Once the silence is broken, there's not exactly a flood of dialogue but we do learn that Rocco and Charlie's grieving pre-dates and post-dates the funeral of the family matriarch. A daughter (the Joanie of the title is seen only through a picture mounted under a cross on the living room wall) who was killed at age 13 inflamed the father's racism, and serves as a set up for the additional bloody mayhem that prompted my likening this family to a Greek tragedy like the House of Atreus.
David Meyer has created an authentic looking interior of a South Philadelphia living room, with a kitchen that provides at least some visibility thanks to Bradley King's lighting. The actors, especially Kerrigan, do what they can with superficially developed characters. Dominic Fumusa and Rosal Colón are wasted in the roles of Michael and Isabella. Glaudini, the author of some of Labrynth's best plays (A View from 151st Stret, Jack Goes Boating, Dutch Heart of a Man) made me wish that Labrynth had chosen one of his plays. In any case, their best efforts are unlikely to make you care about the characters and a narrative whose thematic purpose seems to be guided by the proverbial "Before you seek revenge dig two graves."

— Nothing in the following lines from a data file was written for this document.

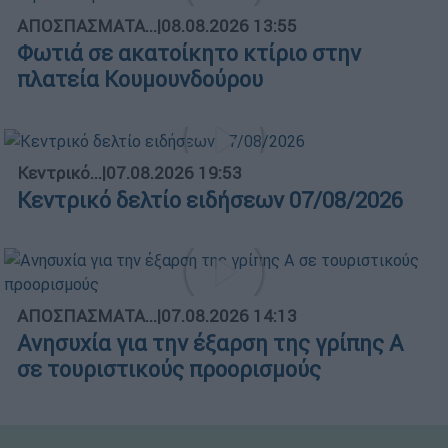
ΑΠΟΣΠΑΣΜΑΤΑ...
|
08.08.2026 13:55
Φωτιά σε ακατοίκητο κτίριο στην
πλατεία Κουμουνδούρου
Κεντρικό...
|
07.08.2026 19:53
Κεντρικό δελτίο ειδήσεων 07/08/2026
ΑΠΟΣΠΑΣΜΑΤΑ...
|
07.08.2026 14:13
Ανησυχία για την έξαρση της γρίπης Α
σε τουριστικούς προορισμούς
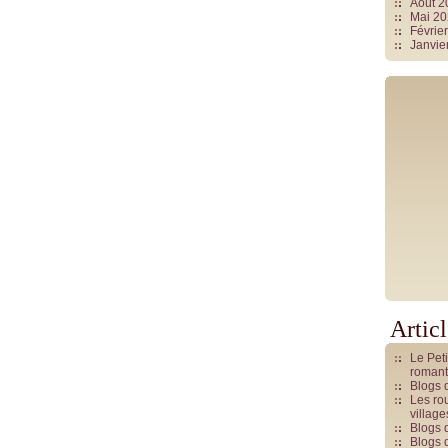
Août 
Mai 2
Févrie
Janvie
Artic
Le Pet
romant
Blogs 
Les rou
villag
Blogs 
Blogs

By the time Ninth and Joanie moved from the its overly quiet beginning to the suddenly explosive intermission, it was clear that there was little chance that what will take place in the week later second act, will lighten the heaviness. At least at the performance I attended, this had quite a few people headed for the exit.
Mr. Leonard's two previous outings with Labrynth were staged at the Public Theater's LuEsther Theater, like the company's current home on Bank Street, a small venue. Unfortunately, as was the case with Unconditional, the author has again ignored the fact that on stage smoking is particularly uncomfortable for audiences in a small theater. Herbal cigars may not be carcinogenic but they're just as unfriendly to people with allergies and sensitive lungs. Having just recovered from a bronchial infection, Charlie's smoking clearly fails to enhance an already underwhelming two hours. Instead, hIs sins as a father and a bigot are compounded by his exposing all who entered his depressing home subject to secondary cancer exposure.